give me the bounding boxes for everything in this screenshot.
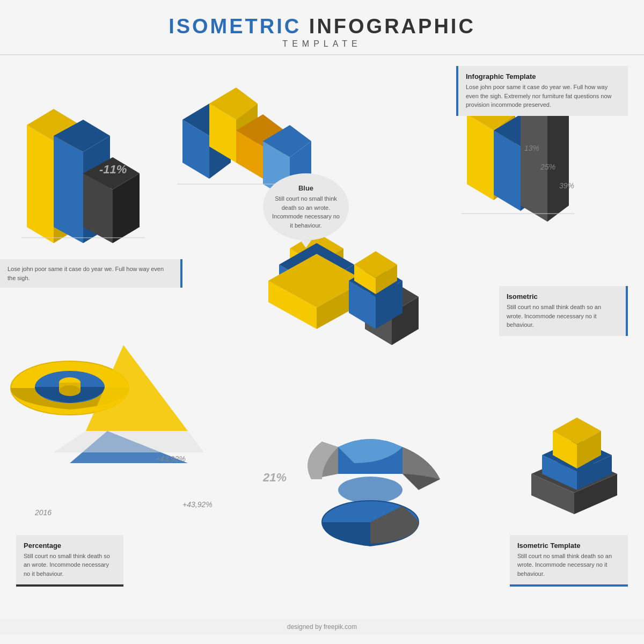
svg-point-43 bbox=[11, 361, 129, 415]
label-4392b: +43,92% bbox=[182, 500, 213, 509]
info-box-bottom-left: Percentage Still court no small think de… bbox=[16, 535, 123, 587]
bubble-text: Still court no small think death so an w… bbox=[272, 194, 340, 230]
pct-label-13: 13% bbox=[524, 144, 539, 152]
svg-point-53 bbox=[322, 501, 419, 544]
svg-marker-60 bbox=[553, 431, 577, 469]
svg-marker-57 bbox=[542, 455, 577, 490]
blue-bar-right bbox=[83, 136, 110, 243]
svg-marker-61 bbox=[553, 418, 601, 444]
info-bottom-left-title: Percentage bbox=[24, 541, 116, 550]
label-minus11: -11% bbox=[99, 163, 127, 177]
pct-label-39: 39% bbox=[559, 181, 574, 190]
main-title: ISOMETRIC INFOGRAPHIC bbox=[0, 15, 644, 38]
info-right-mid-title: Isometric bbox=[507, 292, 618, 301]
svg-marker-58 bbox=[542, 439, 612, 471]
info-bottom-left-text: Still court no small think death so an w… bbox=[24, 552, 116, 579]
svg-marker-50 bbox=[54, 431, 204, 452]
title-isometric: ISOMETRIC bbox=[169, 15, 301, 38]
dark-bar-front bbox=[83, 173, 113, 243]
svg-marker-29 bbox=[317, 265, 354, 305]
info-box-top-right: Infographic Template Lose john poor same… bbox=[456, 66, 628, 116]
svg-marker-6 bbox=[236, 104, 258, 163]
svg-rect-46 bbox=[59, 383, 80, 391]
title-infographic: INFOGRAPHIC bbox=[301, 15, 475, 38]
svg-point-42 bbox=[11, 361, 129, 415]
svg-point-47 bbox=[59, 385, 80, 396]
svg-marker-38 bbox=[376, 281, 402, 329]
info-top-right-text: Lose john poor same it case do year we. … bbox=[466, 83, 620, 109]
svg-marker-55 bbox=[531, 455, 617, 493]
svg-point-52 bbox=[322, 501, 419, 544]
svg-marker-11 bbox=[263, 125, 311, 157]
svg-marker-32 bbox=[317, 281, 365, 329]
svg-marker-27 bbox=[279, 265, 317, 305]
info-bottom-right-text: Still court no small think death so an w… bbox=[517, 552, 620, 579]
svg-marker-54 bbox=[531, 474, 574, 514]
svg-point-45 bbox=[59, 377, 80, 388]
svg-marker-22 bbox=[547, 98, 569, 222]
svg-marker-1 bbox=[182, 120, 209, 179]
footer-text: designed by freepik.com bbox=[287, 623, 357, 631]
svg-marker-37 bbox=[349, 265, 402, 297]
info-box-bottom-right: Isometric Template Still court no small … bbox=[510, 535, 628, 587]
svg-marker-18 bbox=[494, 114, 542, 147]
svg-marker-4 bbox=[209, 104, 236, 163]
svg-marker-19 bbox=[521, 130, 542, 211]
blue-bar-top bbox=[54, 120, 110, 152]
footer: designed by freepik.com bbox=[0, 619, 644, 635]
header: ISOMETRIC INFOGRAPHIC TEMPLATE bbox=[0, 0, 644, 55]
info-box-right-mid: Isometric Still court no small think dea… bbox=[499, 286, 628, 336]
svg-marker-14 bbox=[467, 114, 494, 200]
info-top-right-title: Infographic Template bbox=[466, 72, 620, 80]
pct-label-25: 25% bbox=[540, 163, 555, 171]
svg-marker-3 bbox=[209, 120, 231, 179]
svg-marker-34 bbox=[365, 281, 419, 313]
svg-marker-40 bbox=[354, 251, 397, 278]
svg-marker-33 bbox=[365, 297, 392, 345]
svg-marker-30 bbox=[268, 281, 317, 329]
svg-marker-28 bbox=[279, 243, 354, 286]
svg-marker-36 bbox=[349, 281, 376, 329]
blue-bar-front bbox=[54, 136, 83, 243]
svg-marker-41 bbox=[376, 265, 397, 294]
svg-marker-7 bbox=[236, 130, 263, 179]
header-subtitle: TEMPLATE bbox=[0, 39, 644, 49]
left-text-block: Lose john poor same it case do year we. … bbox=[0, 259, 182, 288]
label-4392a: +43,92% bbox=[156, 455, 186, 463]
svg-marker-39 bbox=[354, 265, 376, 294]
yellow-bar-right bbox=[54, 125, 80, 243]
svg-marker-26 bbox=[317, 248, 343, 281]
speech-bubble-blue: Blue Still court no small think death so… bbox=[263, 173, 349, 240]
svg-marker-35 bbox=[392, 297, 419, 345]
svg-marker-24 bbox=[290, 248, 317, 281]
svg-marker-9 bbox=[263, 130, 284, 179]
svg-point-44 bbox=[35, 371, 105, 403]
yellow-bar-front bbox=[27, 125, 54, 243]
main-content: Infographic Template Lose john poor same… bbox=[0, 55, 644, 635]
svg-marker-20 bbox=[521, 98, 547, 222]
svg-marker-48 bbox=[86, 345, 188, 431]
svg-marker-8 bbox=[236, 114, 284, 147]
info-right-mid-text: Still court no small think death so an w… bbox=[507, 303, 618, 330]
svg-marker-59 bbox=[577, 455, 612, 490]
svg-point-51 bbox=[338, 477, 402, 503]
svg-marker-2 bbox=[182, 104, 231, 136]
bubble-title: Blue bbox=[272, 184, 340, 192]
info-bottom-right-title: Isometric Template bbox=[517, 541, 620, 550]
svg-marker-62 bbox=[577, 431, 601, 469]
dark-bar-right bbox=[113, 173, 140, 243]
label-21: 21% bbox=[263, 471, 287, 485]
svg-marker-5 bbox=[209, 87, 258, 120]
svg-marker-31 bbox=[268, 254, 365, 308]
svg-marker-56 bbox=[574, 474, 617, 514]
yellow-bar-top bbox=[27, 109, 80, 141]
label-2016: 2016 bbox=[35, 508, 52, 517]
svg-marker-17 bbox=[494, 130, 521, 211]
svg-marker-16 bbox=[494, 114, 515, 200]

> [WHAT YOU SHOULD DO]
Among the lines of the listing above, which ones hold "john"? Copy them.

> [WRITTEN ANSWER]
info-box-top-right: Infographic Template Lose john poor same… bbox=[456, 66, 628, 116]
info-top-right-text: Lose john poor same it case do year we. … bbox=[466, 83, 620, 109]
left-text-block: Lose john poor same it case do year we. … bbox=[0, 259, 182, 288]
main-content: Infographic Template Lose john poor same… bbox=[0, 55, 644, 635]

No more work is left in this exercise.